What to do:
For the material below, count the lines containing "Lettres" and reply with the number alone.
---+---
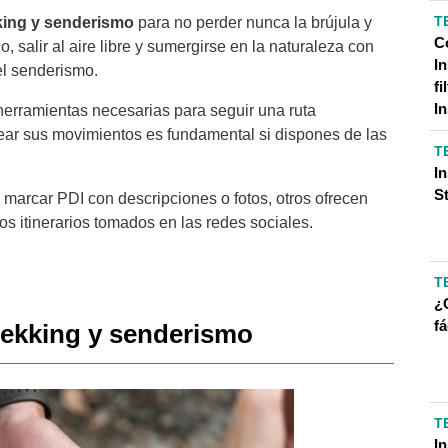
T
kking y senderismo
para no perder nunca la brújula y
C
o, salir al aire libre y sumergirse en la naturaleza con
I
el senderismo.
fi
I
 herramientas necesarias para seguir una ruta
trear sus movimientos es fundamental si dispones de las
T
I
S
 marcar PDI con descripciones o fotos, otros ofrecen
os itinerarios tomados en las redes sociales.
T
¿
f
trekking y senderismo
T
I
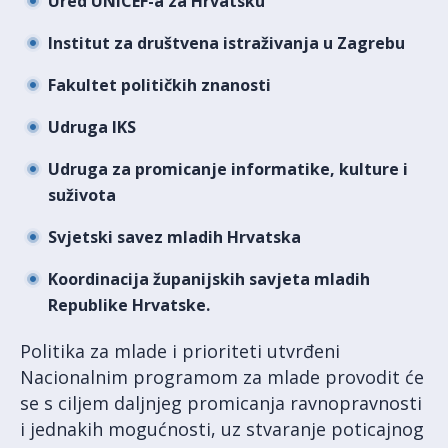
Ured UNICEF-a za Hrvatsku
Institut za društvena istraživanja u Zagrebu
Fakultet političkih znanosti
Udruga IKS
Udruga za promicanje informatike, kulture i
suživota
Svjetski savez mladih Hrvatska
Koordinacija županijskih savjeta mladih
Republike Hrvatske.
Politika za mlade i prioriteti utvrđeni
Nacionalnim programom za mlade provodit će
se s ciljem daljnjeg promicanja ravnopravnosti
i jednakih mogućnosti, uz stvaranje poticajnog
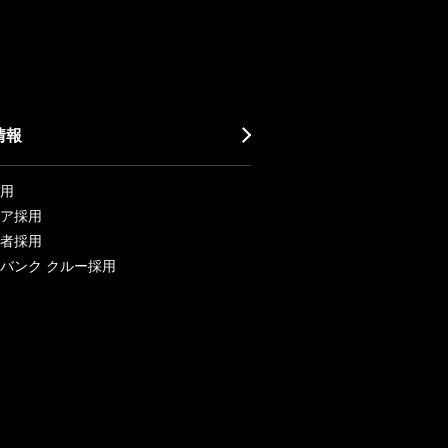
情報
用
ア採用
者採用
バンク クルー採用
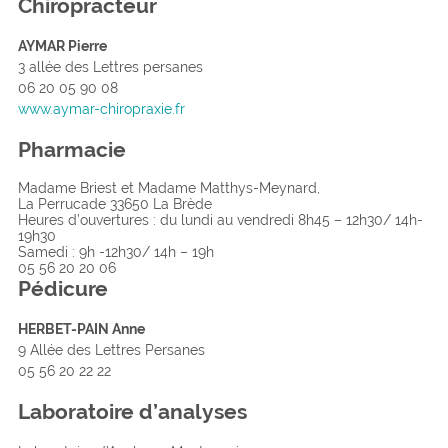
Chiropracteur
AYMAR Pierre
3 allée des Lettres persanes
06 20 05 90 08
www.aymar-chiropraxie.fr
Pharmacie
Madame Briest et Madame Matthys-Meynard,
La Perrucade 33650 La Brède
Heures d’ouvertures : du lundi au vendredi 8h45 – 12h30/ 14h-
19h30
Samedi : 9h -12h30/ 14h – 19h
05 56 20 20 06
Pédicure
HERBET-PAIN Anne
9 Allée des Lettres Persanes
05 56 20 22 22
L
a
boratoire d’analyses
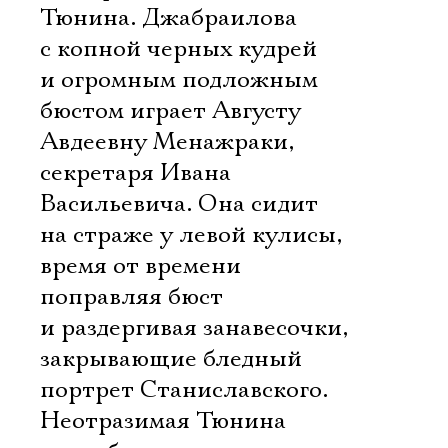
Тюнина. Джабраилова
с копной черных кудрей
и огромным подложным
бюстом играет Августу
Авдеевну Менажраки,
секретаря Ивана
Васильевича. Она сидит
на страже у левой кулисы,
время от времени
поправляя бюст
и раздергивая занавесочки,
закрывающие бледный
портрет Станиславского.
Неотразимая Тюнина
---+---
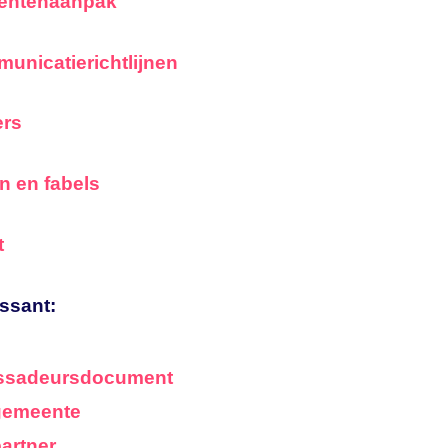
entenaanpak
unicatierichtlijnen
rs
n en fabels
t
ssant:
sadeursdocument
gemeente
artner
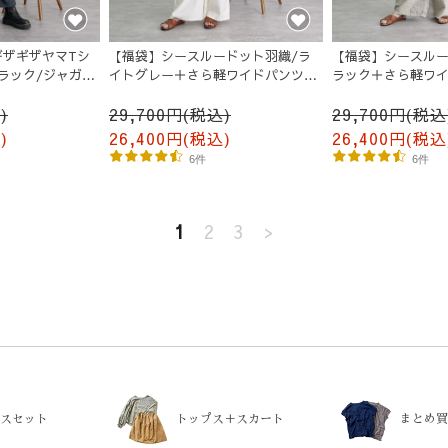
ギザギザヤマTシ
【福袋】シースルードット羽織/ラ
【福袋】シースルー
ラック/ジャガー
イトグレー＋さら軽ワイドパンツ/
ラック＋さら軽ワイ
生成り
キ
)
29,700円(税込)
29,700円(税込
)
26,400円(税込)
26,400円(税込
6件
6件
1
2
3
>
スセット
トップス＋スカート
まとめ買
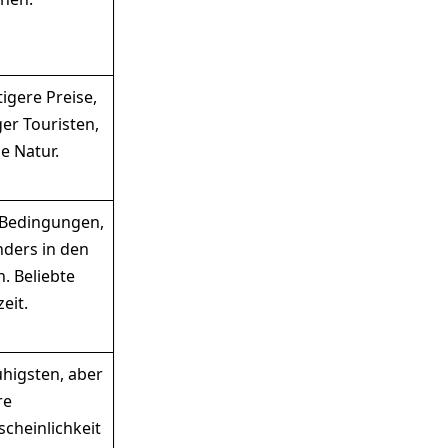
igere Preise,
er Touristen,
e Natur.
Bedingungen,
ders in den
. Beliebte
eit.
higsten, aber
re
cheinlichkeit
---+---
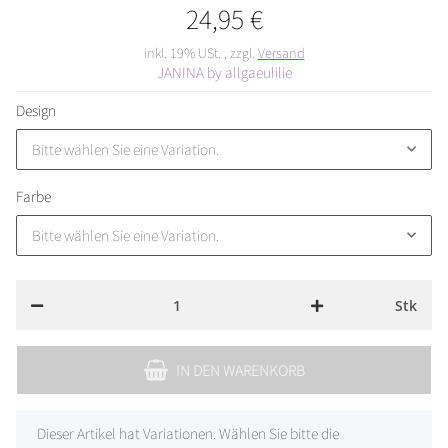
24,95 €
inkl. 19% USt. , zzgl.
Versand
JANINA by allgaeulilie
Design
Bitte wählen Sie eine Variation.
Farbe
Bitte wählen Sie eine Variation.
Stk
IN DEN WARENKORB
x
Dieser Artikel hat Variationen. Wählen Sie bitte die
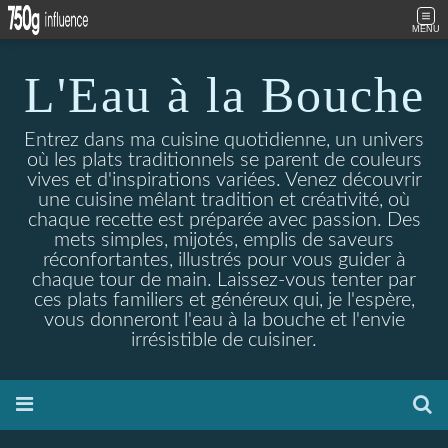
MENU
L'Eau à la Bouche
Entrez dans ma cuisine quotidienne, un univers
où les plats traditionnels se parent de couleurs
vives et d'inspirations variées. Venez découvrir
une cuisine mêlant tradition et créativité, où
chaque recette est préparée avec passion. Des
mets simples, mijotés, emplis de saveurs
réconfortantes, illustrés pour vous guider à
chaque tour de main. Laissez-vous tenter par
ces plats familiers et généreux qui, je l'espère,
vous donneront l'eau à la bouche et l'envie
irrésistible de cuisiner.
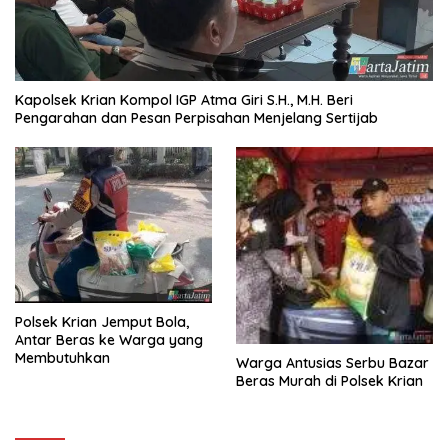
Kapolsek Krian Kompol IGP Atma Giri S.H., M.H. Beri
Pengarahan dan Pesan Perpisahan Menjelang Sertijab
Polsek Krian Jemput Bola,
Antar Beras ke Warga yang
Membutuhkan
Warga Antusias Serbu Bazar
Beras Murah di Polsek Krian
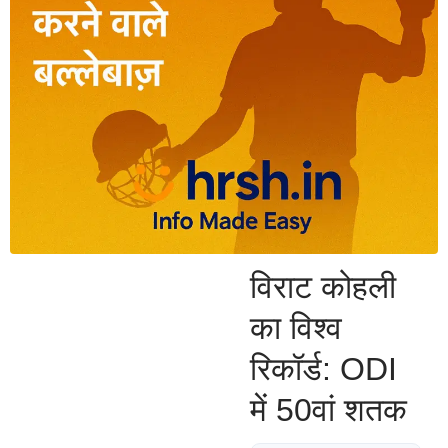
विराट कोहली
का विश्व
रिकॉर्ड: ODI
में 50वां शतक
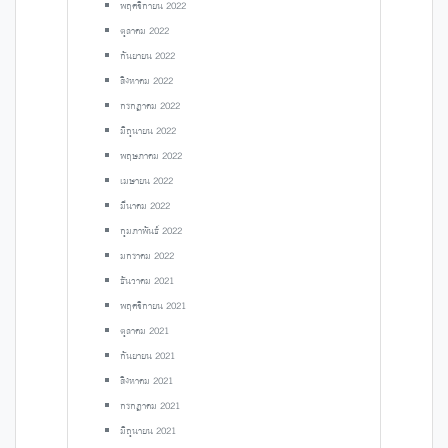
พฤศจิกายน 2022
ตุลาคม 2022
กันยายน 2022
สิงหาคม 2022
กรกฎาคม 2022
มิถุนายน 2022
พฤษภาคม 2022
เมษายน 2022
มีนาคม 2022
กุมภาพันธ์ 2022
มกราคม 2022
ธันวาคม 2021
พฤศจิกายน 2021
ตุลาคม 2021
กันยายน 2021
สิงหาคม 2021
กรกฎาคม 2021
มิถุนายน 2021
---+---
Result below:
2